#### TASK ITEM
For this exercise, set down all the records exactly as given.

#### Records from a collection
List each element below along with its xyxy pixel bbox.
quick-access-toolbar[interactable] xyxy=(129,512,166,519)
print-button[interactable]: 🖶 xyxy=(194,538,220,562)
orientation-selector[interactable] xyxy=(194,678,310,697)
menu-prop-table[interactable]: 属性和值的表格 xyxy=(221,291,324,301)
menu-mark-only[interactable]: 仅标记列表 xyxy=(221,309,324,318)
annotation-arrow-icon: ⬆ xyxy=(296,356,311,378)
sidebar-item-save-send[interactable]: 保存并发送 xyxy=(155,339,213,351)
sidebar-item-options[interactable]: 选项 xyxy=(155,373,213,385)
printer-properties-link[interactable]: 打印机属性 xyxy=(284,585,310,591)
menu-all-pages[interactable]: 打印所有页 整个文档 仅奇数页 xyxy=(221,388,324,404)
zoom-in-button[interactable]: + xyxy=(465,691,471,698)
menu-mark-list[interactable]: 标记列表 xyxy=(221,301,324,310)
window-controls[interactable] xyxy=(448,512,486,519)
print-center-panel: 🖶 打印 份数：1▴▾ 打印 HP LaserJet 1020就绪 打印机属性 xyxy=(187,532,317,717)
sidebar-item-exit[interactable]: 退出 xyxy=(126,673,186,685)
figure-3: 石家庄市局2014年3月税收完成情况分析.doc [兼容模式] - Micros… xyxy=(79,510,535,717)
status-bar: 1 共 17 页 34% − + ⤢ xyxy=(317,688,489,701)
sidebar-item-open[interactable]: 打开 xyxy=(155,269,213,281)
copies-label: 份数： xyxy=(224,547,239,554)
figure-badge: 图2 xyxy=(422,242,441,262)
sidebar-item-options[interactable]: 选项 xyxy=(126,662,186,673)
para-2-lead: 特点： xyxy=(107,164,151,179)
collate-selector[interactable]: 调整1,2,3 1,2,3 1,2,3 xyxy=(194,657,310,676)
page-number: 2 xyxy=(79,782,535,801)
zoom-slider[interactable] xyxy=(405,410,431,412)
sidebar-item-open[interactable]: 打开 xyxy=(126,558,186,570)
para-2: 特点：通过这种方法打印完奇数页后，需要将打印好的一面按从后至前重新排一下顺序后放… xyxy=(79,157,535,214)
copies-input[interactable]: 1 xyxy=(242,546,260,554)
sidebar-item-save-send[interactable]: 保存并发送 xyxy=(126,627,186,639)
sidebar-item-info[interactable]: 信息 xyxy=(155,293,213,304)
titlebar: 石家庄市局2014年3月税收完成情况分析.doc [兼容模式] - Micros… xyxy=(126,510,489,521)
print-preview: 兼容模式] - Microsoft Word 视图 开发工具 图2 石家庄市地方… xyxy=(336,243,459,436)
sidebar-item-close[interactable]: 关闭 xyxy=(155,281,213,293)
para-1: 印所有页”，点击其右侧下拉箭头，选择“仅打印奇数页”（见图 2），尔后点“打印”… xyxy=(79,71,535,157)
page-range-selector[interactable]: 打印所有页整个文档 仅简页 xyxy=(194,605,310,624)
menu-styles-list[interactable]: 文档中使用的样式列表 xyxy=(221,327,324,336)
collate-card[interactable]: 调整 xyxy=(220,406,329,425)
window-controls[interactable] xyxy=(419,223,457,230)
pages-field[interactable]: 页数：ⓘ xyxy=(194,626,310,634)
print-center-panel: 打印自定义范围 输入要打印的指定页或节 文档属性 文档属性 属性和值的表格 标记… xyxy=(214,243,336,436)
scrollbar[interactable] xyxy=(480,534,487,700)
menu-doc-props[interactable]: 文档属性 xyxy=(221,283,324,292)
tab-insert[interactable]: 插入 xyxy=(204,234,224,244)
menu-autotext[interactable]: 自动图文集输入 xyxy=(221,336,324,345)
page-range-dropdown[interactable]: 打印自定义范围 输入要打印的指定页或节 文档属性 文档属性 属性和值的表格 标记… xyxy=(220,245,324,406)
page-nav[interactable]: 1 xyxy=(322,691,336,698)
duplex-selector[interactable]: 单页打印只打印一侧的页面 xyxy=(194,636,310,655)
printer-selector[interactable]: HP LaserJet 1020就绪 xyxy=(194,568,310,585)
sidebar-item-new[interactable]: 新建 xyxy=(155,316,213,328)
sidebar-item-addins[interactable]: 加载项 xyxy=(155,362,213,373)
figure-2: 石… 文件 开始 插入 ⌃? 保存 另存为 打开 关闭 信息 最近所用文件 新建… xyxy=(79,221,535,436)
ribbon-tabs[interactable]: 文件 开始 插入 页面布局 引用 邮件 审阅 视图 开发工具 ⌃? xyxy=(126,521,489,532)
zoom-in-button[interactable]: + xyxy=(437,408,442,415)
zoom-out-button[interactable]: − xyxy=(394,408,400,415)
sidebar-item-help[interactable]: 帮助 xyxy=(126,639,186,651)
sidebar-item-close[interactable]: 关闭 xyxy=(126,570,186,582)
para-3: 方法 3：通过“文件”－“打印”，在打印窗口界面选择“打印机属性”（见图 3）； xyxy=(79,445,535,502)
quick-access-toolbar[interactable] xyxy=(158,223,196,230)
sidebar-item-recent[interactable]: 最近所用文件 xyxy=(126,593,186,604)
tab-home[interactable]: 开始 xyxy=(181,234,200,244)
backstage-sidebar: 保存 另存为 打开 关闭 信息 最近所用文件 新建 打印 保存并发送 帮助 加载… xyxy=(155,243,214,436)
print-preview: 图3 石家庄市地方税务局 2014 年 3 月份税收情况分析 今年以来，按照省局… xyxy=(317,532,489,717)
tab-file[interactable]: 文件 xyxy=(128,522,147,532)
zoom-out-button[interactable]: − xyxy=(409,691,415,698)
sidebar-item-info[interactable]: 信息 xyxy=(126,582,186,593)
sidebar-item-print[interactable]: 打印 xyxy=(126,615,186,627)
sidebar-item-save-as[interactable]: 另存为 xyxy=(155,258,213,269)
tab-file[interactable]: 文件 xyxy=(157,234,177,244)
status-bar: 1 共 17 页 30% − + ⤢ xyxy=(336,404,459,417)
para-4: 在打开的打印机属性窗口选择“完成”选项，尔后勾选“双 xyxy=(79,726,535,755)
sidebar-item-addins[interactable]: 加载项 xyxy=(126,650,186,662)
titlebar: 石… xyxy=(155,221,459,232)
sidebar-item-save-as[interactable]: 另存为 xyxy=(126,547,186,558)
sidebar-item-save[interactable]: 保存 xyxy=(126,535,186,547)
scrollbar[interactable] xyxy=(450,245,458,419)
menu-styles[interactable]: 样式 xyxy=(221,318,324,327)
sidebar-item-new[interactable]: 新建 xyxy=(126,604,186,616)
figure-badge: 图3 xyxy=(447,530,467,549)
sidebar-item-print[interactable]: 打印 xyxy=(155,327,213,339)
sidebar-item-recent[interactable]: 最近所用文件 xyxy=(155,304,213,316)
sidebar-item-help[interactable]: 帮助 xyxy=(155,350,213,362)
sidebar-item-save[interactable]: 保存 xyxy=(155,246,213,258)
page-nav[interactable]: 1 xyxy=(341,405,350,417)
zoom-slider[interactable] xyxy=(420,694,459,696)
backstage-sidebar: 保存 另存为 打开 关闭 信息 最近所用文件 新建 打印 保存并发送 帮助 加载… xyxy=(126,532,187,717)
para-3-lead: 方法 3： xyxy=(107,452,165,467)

#### TASK RESULT
List each element below along with its xyxy pixel bbox.
quick-access-toolbar[interactable] xyxy=(129,512,166,519)
print-button[interactable]: 🖶 xyxy=(194,538,220,562)
orientation-selector[interactable] xyxy=(194,678,310,697)
menu-prop-table[interactable]: 属性和值的表格 xyxy=(221,291,324,301)
menu-mark-only[interactable]: 仅标记列表 xyxy=(221,309,324,318)
annotation-arrow-icon: ⬆ xyxy=(296,356,311,378)
sidebar-item-save-send[interactable]: 保存并发送 xyxy=(155,339,213,351)
sidebar-item-options[interactable]: 选项 xyxy=(155,373,213,385)
printer-properties-link[interactable]: 打印机属性 xyxy=(284,585,310,591)
menu-all-pages[interactable]: 打印所有页 整个文档 仅奇数页 xyxy=(221,388,324,404)
zoom-in-button[interactable]: + xyxy=(465,691,471,698)
menu-mark-list[interactable]: 标记列表 xyxy=(221,301,324,310)
window-controls[interactable] xyxy=(448,512,486,519)
print-center-panel: 🖶 打印 份数：1▴▾ 打印 HP LaserJet 1020就绪 打印机属性 xyxy=(187,532,317,717)
sidebar-item-exit[interactable]: 退出 xyxy=(126,673,186,685)
figure-3: 石家庄市局2014年3月税收完成情况分析.doc [兼容模式] - Micros… xyxy=(79,510,535,717)
status-bar: 1 共 17 页 34% − + ⤢ xyxy=(317,688,489,701)
sidebar-item-open[interactable]: 打开 xyxy=(155,269,213,281)
copies-label: 份数： xyxy=(224,547,239,554)
figure-badge: 图2 xyxy=(422,242,441,262)
sidebar-item-options[interactable]: 选项 xyxy=(126,662,186,673)
para-2-lead: 特点： xyxy=(107,164,151,179)
collate-selector[interactable]: 调整1,2,3 1,2,3 1,2,3 xyxy=(194,657,310,676)
page-number: 2 xyxy=(79,782,535,801)
zoom-slider[interactable] xyxy=(405,410,431,412)
sidebar-item-open[interactable]: 打开 xyxy=(126,558,186,570)
para-2: 特点：通过这种方法打印完奇数页后，需要将打印好的一面按从后至前重新排一下顺序后放… xyxy=(79,157,535,214)
copies-input[interactable]: 1 xyxy=(242,546,260,554)
sidebar-item-save-send[interactable]: 保存并发送 xyxy=(126,627,186,639)
sidebar-item-info[interactable]: 信息 xyxy=(155,293,213,304)
titlebar: 石家庄市局2014年3月税收完成情况分析.doc [兼容模式] - Micros… xyxy=(126,510,489,521)
print-preview: 兼容模式] - Microsoft Word 视图 开发工具 图2 石家庄市地方… xyxy=(336,243,459,436)
sidebar-item-close[interactable]: 关闭 xyxy=(155,281,213,293)
para-1: 印所有页”，点击其右侧下拉箭头，选择“仅打印奇数页”（见图 2），尔后点“打印”… xyxy=(79,71,535,157)
page-range-selector[interactable]: 打印所有页整个文档 仅简页 xyxy=(194,605,310,624)
menu-styles-list[interactable]: 文档中使用的样式列表 xyxy=(221,327,324,336)
collate-card[interactable]: 调整 xyxy=(220,406,329,425)
window-controls[interactable] xyxy=(419,223,457,230)
pages-field[interactable]: 页数：ⓘ xyxy=(194,626,310,634)
print-center-panel: 打印自定义范围 输入要打印的指定页或节 文档属性 文档属性 属性和值的表格 标记… xyxy=(214,243,336,436)
scrollbar[interactable] xyxy=(480,534,487,700)
menu-doc-props[interactable]: 文档属性 xyxy=(221,283,324,292)
tab-insert[interactable]: 插入 xyxy=(204,234,224,244)
menu-autotext[interactable]: 自动图文集输入 xyxy=(221,336,324,345)
page-range-dropdown[interactable]: 打印自定义范围 输入要打印的指定页或节 文档属性 文档属性 属性和值的表格 标记… xyxy=(220,245,324,406)
page-nav[interactable]: 1 xyxy=(322,691,336,698)
duplex-selector[interactable]: 单页打印只打印一侧的页面 xyxy=(194,636,310,655)
printer-selector[interactable]: HP LaserJet 1020就绪 xyxy=(194,568,310,585)
sidebar-item-new[interactable]: 新建 xyxy=(155,316,213,328)
sidebar-item-addins[interactable]: 加载项 xyxy=(155,362,213,373)
figure-2: 石… 文件 开始 插入 ⌃? 保存 另存为 打开 关闭 信息 最近所用文件 新建… xyxy=(79,221,535,436)
ribbon-tabs[interactable]: 文件 开始 插入 页面布局 引用 邮件 审阅 视图 开发工具 ⌃? xyxy=(126,521,489,532)
zoom-in-button[interactable]: + xyxy=(437,408,442,415)
zoom-out-button[interactable]: − xyxy=(394,408,400,415)
sidebar-item-help[interactable]: 帮助 xyxy=(126,639,186,651)
sidebar-item-close[interactable]: 关闭 xyxy=(126,570,186,582)
para-3: 方法 3：通过“文件”－“打印”，在打印窗口界面选择“打印机属性”（见图 3）； xyxy=(79,445,535,502)
quick-access-toolbar[interactable] xyxy=(158,223,196,230)
sidebar-item-recent[interactable]: 最近所用文件 xyxy=(126,593,186,604)
tab-home[interactable]: 开始 xyxy=(181,234,200,244)
backstage-sidebar: 保存 另存为 打开 关闭 信息 最近所用文件 新建 打印 保存并发送 帮助 加载… xyxy=(155,243,214,436)
print-preview: 图3 石家庄市地方税务局 2014 年 3 月份税收情况分析 今年以来，按照省局… xyxy=(317,532,489,717)
tab-file[interactable]: 文件 xyxy=(128,522,147,532)
zoom-out-button[interactable]: − xyxy=(409,691,415,698)
sidebar-item-info[interactable]: 信息 xyxy=(126,582,186,593)
sidebar-item-print[interactable]: 打印 xyxy=(126,615,186,627)
sidebar-item-save-as[interactable]: 另存为 xyxy=(155,258,213,269)
tab-file[interactable]: 文件 xyxy=(157,234,177,244)
status-bar: 1 共 17 页 30% − + ⤢ xyxy=(336,404,459,417)
para-4: 在打开的打印机属性窗口选择“完成”选项，尔后勾选“双 xyxy=(79,726,535,755)
sidebar-item-addins[interactable]: 加载项 xyxy=(126,650,186,662)
titlebar: 石… xyxy=(155,221,459,232)
sidebar-item-save-as[interactable]: 另存为 xyxy=(126,547,186,558)
sidebar-item-save[interactable]: 保存 xyxy=(126,535,186,547)
scrollbar[interactable] xyxy=(450,245,458,419)
menu-styles[interactable]: 样式 xyxy=(221,318,324,327)
sidebar-item-new[interactable]: 新建 xyxy=(126,604,186,616)
figure-badge: 图3 xyxy=(447,530,467,549)
sidebar-item-print[interactable]: 打印 xyxy=(155,327,213,339)
sidebar-item-recent[interactable]: 最近所用文件 xyxy=(155,304,213,316)
sidebar-item-help[interactable]: 帮助 xyxy=(155,350,213,362)
sidebar-item-save[interactable]: 保存 xyxy=(155,246,213,258)
page-nav[interactable]: 1 xyxy=(341,405,350,417)
zoom-slider[interactable] xyxy=(420,694,459,696)
backstage-sidebar: 保存 另存为 打开 关闭 信息 最近所用文件 新建 打印 保存并发送 帮助 加载… xyxy=(126,532,187,717)
para-3-lead: 方法 3： xyxy=(107,452,165,467)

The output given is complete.